- The task
Without any pictures, copy the records below once more, exactly as they are.

[Start of section]

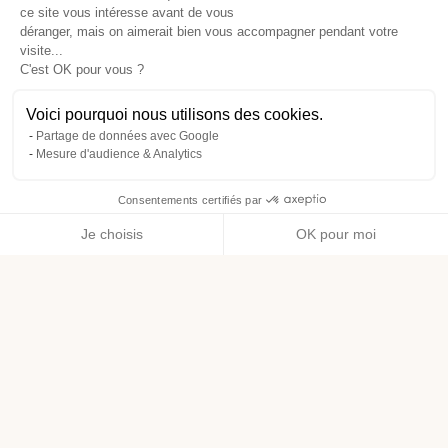
ce site vous intéresse avant de vous
déranger, mais on aimerait bien vous accompagner pendant votre
visite...
C'est OK pour vous ?
Voici pourquoi nous utilisons des cookies.
Partage de données avec Google
Mesure d'audience & Analytics
Consentements certifiés par
Je choisis
OK pour moi
Axeptio consent
Plateforme de Gestion du Consentement : Personnalisez vos O
Notre plateforme vous permet d'adapter et de gérer vos paramètr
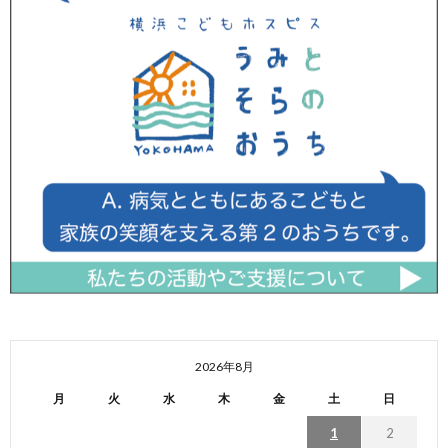
2026年8月
月
火
水
木
金
土
日
1
2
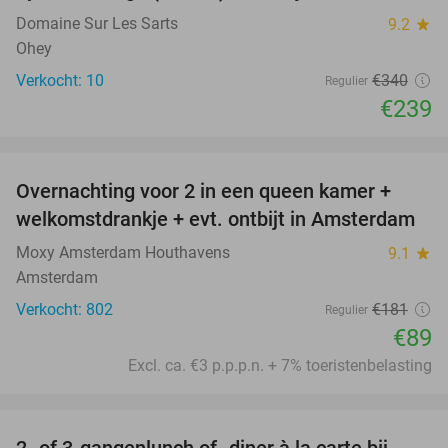
Domaine Sur Les Sarts
9.2
star
Ohey
Verkocht: 10
€340
Regulier
€239
favorite_border
Overnachting voor 2 in een queen kamer +
51%
welkomstdrankje + evt. ontbijt in Amsterdam
Moxy Amsterdam Houthavens
9.1
star
Amsterdam
Verkocht: 802
€181
Regulier
€89
Excl. ca. €3 p.p.p.n. + 7% toeristenbelasting
favorite_border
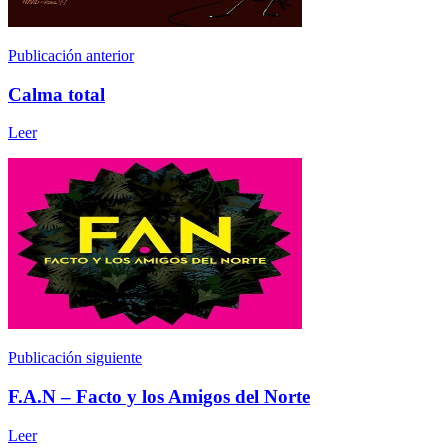
Publicación anterior
Calma total
Leer
Publicación siguiente
F.A.N – Facto y los Amigos del Norte
Leer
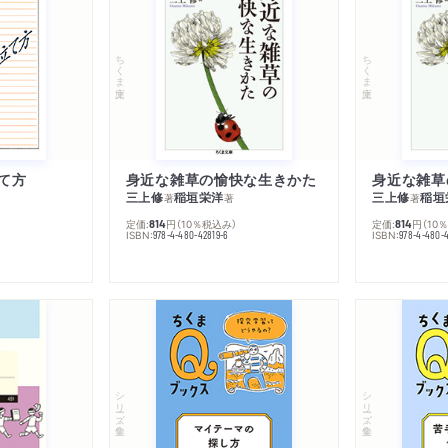
ちくま文庫
ちくま文庫
て方
身近な雑草の愉快な生きかた
身近な雑草
三上修
稲垣栄洋
三上修
稲垣
著
著
著
定価:
円
（10％税込み）
定価:
円
（10
814
814
ISBN:
ISBN:
978-4-480-42819-6
978-4-480-
シリーズ・全集
シリーズ・全集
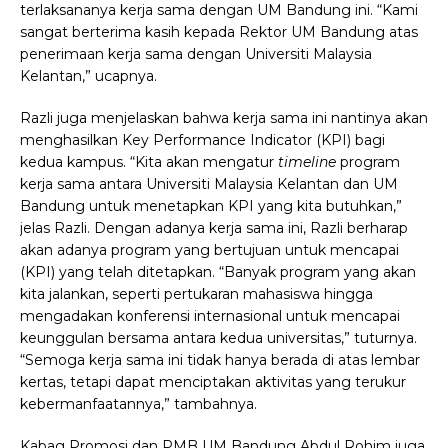
terlaksananya kerja sama dengan UM Bandung ini. “Kami
sangat berterima kasih kepada Rektor UM Bandung atas
penerimaan kerja sama dengan Universiti Malaysia
Kelantan,” ucapnya.
Razli juga menjelaskan bahwa kerja sama ini nantinya akan
menghasilkan Key Performance Indicator (KPI) bagi
kedua kampus. “Kita akan mengatur
timeline
program
kerja sama antara Universiti Malaysia Kelantan dan UM
Bandung untuk menetapkan KPI yang kita butuhkan,”
jelas Razli.
Dengan adanya kerja sama ini, Razli berharap
akan adanya program yang bertujuan untuk mencapai
(KPI) yang telah ditetapkan. “Banyak program yang akan
kita jalankan, seperti pertukaran mahasiswa hingga
mengadakan konferensi internasional untuk mencapai
keunggulan bersama antara kedua universitas,” tuturnya.
“Semoga kerja sama ini tidak hanya berada di atas lembar
kertas, tetapi dapat menciptakan aktivitas yang terukur
kebermanfaatannya,” tambahnya.
Kabag Promosi dan PMB UM Bandung Abdul Rohim juga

[End of section]

- Answer to this problem
ce site vous intéresse avant de vous
déranger, mais on aimerait bien vous accompagner pendant votre
visite...
C'est OK pour vous ?
Voici pourquoi nous utilisons des cookies.
Partage de données avec Google
Mesure d'audience & Analytics
Consentements certifiés par
Je choisis
OK pour moi
Axeptio consent
Plateforme de Gestion du Consentement : Personnalisez vos O
Notre plateforme vous permet d'adapter et de gérer vos paramètr
2026年8月
月
火
水
木
金
土
日
1
2
Domaine Sur Les Sarts
9.2
star
Ohey
Verkocht: 10
€340
Regulier
€239
favorite_border
Overnachting voor 2 in een queen kamer +
51%
welkomstdrankje + evt. ontbijt in Amsterdam
Moxy Amsterdam Houthavens
9.1
star
Amsterdam
Verkocht: 802
€181
Regulier
€89
Excl. ca. €3 p.p.p.n. + 7% toeristenbelasting
favorite_border
Publicación anterior
Calma total
Leer
Publicación siguiente
F.A.N – Facto y los Amigos del Norte
Leer
ちくま文庫
ちくま文庫
て方
身近な雑草の愉快な生きかた
身近な雑草
三上修
稲垣栄洋
三上修
稲垣
著
著
著
定価:
円
（10％税込み）
定価:
円
（10
814
814
ISBN:
ISBN:
978-4-480-42819-6
978-4-480-
シリーズ・全集
シリーズ・全集
terlaksananya kerja sama dengan UM Bandung ini. “Kami
sangat berterima kasih kepada Rektor UM Bandung atas
penerimaan kerja sama dengan Universiti Malaysia
Kelantan,” ucapnya.
Razli juga menjelaskan bahwa kerja sama ini nantinya akan
menghasilkan Key Performance Indicator (KPI) bagi
kedua kampus. “Kita akan mengatur
timeline
program
kerja sama antara Universiti Malaysia Kelantan dan UM
Bandung untuk menetapkan KPI yang kita butuhkan,”
jelas Razli.
Dengan adanya kerja sama ini, Razli berharap
akan adanya program yang bertujuan untuk mencapai
(KPI) yang telah ditetapkan. “Banyak program yang akan
kita jalankan, seperti pertukaran mahasiswa hingga
mengadakan konferensi internasional untuk mencapai
keunggulan bersama antara kedua universitas,” tuturnya.
“Semoga kerja sama ini tidak hanya berada di atas lembar
kertas, tetapi dapat menciptakan aktivitas yang terukur
kebermanfaatannya,” tambahnya.
Kabag Promosi dan PMB UM Bandung Abdul Rohim juga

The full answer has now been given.